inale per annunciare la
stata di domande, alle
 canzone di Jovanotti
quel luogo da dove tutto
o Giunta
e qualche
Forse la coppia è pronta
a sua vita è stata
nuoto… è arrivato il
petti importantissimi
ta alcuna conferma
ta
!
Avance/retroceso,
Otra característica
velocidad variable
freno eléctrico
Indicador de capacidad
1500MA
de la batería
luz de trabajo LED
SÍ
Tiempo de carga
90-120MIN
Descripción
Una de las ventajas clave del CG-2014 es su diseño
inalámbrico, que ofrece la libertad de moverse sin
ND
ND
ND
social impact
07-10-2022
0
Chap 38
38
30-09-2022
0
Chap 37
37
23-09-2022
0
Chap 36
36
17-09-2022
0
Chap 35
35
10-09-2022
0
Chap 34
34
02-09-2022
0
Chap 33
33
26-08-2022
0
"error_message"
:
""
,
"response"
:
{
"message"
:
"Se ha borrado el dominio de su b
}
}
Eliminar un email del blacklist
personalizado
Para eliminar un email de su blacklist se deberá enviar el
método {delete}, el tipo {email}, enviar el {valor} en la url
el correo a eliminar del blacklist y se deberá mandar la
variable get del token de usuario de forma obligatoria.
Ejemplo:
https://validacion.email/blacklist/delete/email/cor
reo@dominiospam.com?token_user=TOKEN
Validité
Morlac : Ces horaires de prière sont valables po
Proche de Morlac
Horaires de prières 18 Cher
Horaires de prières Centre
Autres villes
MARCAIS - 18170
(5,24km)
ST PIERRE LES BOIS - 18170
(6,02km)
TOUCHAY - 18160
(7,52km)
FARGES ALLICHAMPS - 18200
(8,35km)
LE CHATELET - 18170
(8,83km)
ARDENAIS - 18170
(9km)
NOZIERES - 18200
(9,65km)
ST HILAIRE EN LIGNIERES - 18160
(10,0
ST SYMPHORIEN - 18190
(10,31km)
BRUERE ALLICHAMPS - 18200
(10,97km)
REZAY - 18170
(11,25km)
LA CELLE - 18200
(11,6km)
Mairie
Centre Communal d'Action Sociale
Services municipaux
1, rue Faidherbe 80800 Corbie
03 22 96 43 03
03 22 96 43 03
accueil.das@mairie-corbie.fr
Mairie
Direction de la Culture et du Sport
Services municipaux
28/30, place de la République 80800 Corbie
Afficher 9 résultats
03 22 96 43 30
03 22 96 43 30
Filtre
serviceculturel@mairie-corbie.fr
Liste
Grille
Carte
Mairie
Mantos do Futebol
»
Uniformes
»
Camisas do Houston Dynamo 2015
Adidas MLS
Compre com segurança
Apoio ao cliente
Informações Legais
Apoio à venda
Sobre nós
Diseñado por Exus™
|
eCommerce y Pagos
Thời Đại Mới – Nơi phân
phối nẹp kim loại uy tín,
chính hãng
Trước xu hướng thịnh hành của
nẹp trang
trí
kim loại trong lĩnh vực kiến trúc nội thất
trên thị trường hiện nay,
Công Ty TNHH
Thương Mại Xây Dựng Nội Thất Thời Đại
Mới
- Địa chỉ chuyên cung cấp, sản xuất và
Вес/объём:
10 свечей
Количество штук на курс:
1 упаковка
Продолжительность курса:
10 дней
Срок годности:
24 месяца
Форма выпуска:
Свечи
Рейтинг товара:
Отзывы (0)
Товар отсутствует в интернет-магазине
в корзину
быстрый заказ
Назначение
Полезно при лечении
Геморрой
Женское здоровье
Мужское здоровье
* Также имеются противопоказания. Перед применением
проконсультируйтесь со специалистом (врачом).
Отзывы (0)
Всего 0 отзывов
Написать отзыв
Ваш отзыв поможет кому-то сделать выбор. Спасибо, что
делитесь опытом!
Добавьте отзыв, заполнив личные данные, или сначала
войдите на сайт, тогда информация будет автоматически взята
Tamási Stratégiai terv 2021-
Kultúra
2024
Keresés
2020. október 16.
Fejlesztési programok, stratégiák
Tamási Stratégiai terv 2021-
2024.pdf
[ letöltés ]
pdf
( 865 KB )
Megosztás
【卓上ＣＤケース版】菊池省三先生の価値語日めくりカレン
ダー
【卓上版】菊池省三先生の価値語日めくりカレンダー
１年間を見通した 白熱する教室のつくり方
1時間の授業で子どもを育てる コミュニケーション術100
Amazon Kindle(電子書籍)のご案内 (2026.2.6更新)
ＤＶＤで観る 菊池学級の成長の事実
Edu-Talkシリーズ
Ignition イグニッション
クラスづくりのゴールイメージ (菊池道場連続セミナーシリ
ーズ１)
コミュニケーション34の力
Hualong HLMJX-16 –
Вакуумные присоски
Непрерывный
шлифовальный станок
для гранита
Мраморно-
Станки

=====

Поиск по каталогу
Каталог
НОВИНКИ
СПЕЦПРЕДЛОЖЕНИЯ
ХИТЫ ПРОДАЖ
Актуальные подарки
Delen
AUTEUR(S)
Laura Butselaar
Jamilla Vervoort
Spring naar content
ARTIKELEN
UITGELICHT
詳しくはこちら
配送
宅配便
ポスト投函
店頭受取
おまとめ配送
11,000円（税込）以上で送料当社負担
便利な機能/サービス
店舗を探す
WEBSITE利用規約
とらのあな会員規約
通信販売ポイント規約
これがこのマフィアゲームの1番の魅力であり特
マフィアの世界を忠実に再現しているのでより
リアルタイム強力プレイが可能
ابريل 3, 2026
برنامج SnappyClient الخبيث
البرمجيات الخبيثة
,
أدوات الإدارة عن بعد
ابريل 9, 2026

=====

Copy every line of the entries above in which "blacklist" occurs.

Eliminar un email del blacklist
Para eliminar un email de su blacklist se deberá enviar el
el correo a eliminar del blacklist y se deberá mandar la
https://validacion.email/blacklist/delete/email/cor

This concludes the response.